The rule in the case was that if parents through a surrogacy contract intend to create a child, and they set in motion a medical procedure which results in the creation of the child, they are the parents, whether they're genetically related or not. 


The interesting quote in the case was, paraphrasing, 


"The intentional procreator is as responsible as the casual inseminator."


And that is how California Surrogacy laws protecting the "Intended Parents" was born.

4 comments:

Cyn said...

Huh! Love the intro!

IVF Land on Surrogacy World said...

Basically, the law sums up to say that a parent that "Intentional" means to become a parent through IVF and Surrogacy is just as much a legal parent as someone that happens ti be a "Casual Inseminator" such as a one night stand.

This meant that parentage could be determined just by the intent of the parties.

Cyn said...

Sorry, my huh wasn't clear. I understand what you were saying. It's interesting that our laws in regards to surrogacy are based on that case, I really had no idea.

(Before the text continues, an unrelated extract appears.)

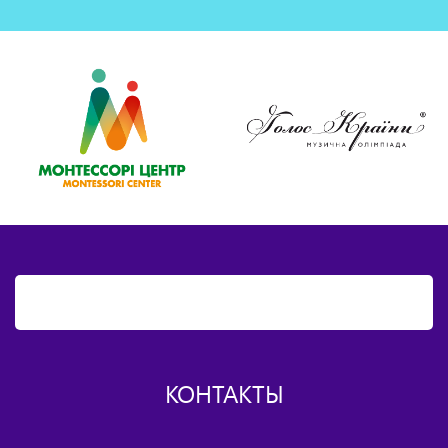
КОНТАКТЫ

IVF Land on Surrogacy World said...

There is another big case where the Surrogate wanted to keep the baby because the parent's were not treating HER right during the pregnancy.

The court ruled that the Surrogate was the Birth Mother, the Intended Parent was the Genetic Mother. This gave them equal rights to claims as the mother.

The Tie-breaker was the INTENT of the contact and who they agreed was going to be the mother before transfer.